O Sinait, por meio de sua Delegacia Sindical no Pará - DS/PA, participará da Marcha, assim como a Superintendência Regional do Trabalho e Emprego do Pará – SRTE/PA e outras 34 entidades parceiras. A organização é do Tribunal Regional do Trabalho - TRT da 8ª Região e do Ministério Público do Estado do Pará – MPPA. Integrantes da diretoria da DS/PA e os diretores do Sinait Rosângela Rassy e Orlando Vila Nova participarão das atividades e convidam todos os Auditores-Fiscais do Trabalho do Pará a também acompanharem a Marcha.
O evento tem como objetivo conscientizar a sociedade sobre a importância de unir esforços pela proteção da infância e pelo desenvolvimento integral das crianças e adolescentes da região.
Atualmente o Estado do Pará tem 198 mil crianças e adolescentes em condição de trabalho ilegal. Somente em 2014, os Auditores-Fiscais do Trabalho realizaram 290 fiscalizações no Estado do Pará, segundo dados do Sistema de Informações sobre Trabalho Infantil – SITI. Nessas ações, a fiscalização afastou 105 crianças e adolescentes em situação de trabalho irregular.

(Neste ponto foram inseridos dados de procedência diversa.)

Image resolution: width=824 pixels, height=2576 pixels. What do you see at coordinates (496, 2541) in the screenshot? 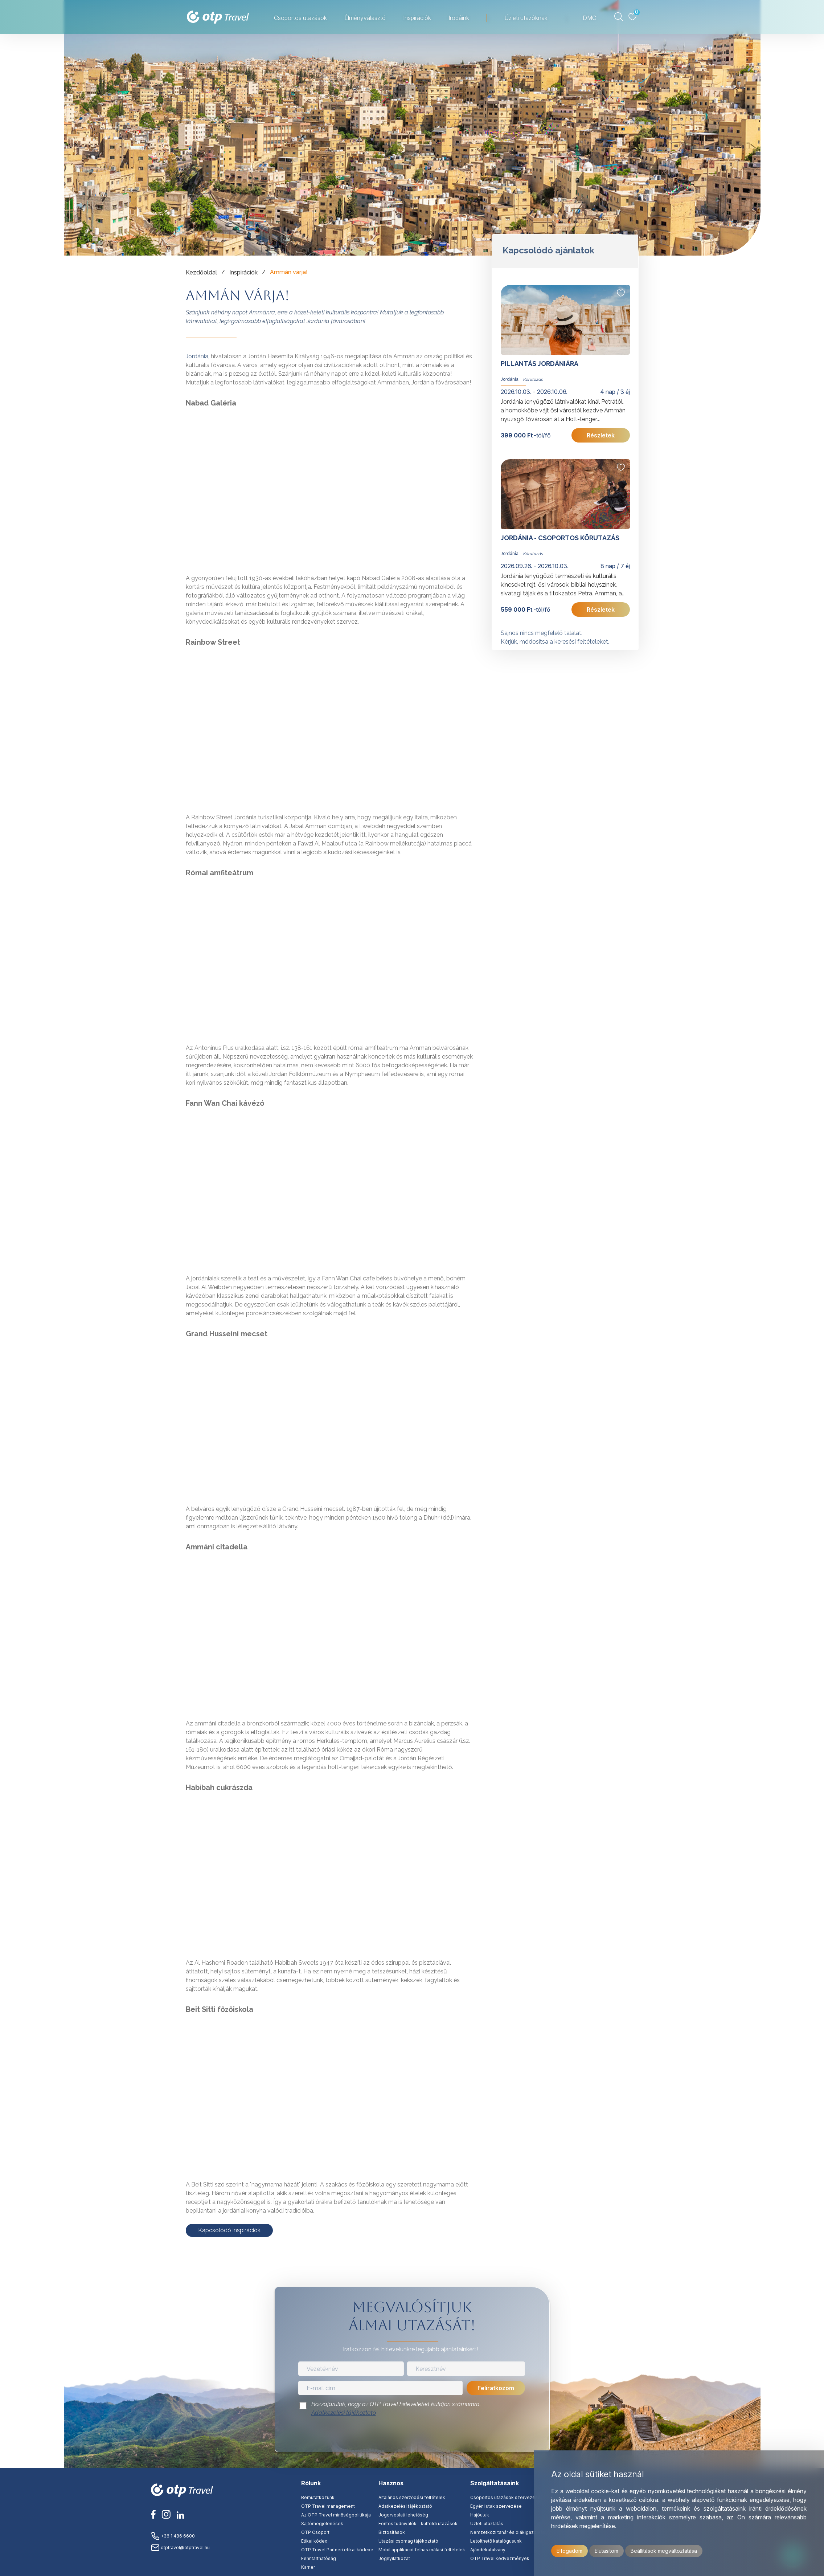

As maiores incidências estão nas atividades de construção civil e de manutenção, limpeza, lavagem ou lubrificação de veículos, todas constantes da Lista das Piores Formas de Trabalho Infantil - Lista TIP. O Instituto Brasileiro de Geografia e Estatística – IBGE, no Censo de 2010, também registrou grande número de crianças e adolescentes trabalhando no comércio, serviços domésticos, na agricultura e pecuária.
A Marcha de Belém faz parte da campanha nacional Cartão Vermelho ao Trabalho Infantil e ocorre pela segunda vez. Este ano está prevista a entrega de um questionário a alunos das escolas públicas municipais e estaduais para identificar, por exemplo, os motivos que provocam a evasão escolar e se a criança que está na escola está trabalhando ilegalmente.
Vários materiais foram confeccionados para a Marcha de Belém, que serão distribuídos à população, como camisetas, bonés, panfletos e leques. Um dos materiais traz dez motivos para que as crianças não trabalhem:
1. Criança ainda não tem seus ossos e músculos completamente desenvolvidos. Por isso ocorre maior risco de sofrer acidentes;
2. A entrada e saída de ar dos pulmões da criança são reduzidas, sendo mais afetada pelas substâncias tóxicas que podem levar à morte;
3. O coração da criança bate mais rápido que o do adulto, aumentando sua frequência cardíaca diante do esforço e comprometendo sua saúde;
4. O sistema nervoso da criança não está totalmente desenvolvido, o que provoca sintomas como dores de cabeça, insônia, tontura, dificuldade de concentração e de memorização, com prejuízo ao rendimento escolar;
5. Criança tem fígado, baço, rins, estômago e intestino ainda em desenvolvimento, o que facilita a intoxicação;
6. O corpo da criança produz mais calor que o do adulto quando submetido a trabalho pesado, o que pode causar, dentre outras coisas, a desidratação e maior cansaço;
7. A pele da criança é mais sensível aos agentes físicos, químicos e biológicos;
8. Criança possui visão periférica menor que a do adulto, enxerga menos o que ocorre ao seu redor e fica mais sujeita a sofrer acidentes de trabalho;
9. Criança tem maior sensibilidade aos ruídos que o adulto, o que pode provocar perdas auditivas mais intensas e rápidas;
10. O trabalho infantil inviabiliza vários direitos da criança, como a oportunidade de brincar, estudar e aprender, comprometendo seu desenvolvimento físico, emocional e intelectual.
Apoio da mídia
A imprensa local está divulgando e apoiando a Marcha de Belém Contra o Trabalho Infantil. Nesta sexta-feira o jornal O Liberal publicou significativa reportagem sobre a redução do trabalho infantil no Pará e na Região Norte, com dados divulgados pelo Departamento Intersindical de Estatísticas e Estudos Socioeconômicos – Dieese. A versão da internet é reduzida.
Com informações da SRTE/PA e Agência Belém de Notícias.